2. Radicata com'è nella fede, la Madre del Verbo fatto uomo incarna la grande speranza del mondo. In lei confluisce non soltanto l'attesa messianica di Israele, ma l'anelito di salvezza dell'intera umanità. Nel suo spirito echeggia il grido di dolore di coloro che, in ogni epoca storica, si sentono sopraffatti dalle difficoltà della vita: gli affamati e i bisognosi, gli ammalati e le vittime dell'odio e della guerra, i senza casa e lavoro e quanti vivono nella solitudine e nell'emarginazione, chi si sente schiacciato dalla violenza e dall'ingiustizia, o respinto dalla diffidenza e dall'indifferenza, gli sfiduciati e i delusi. È per gli uomini di ogni razza e cultura, assetati di amore, di fraternità, di pace, che Maria si prepara a dare alla luce il frutto divino del suo grembo. Per quanto oscuro possa sembrare l'orizzonte, c'è un'alba che sale. Il gemito dell'umanità, come ricorda San Paolo, somiglia alle «doglie del parto» (cf. Rom. 8,22): nella nascita del Figlio di Dio, tutto rinasce, tutto è chiamato a vita nuova.

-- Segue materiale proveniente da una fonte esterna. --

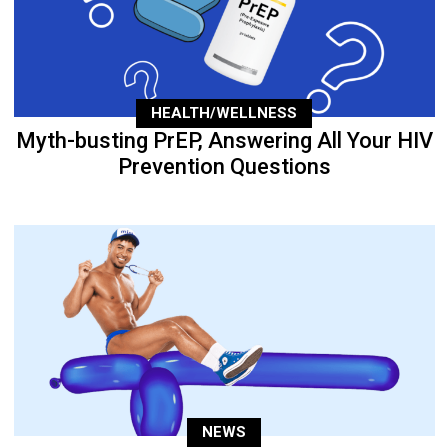
HEALTH/WELLNESS
Myth-busting PrEP, Answering All Your HIV
Prevention Questions
NEWS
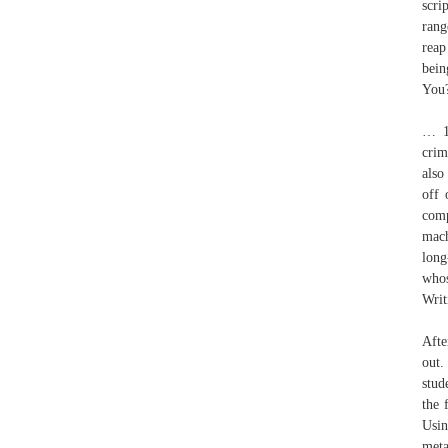
scri
rang
reap
bein
You
… 13
crim
also
off 
comp
mach
long
whos
Writ
Afte
out.
stud
the 
Usin
meta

3. Cari Fratelli e Sorelle, prepariamoci al Natale con la fede e la speranza di Maria. Lasciamoci toccare il cuore dallo stesso amore che vibra nella sua adesione al disegno divino. Natale è tempo di rinnovamento e di fraternità: guardiamoci intorno, guardiamo lontano. L'uomo che soffre, dovunque si trovi, ci appartiene. E lì il presepe al quale dobbiamo recarci con operosa solidarietà, per incontrare davvero il Redentore che nasce nel mondo. Camminiamo pertanto verso la Notte Santa con Maria, la Madre dell'Amore. Con lei attendiamo il compiersi del mistero della salvezza.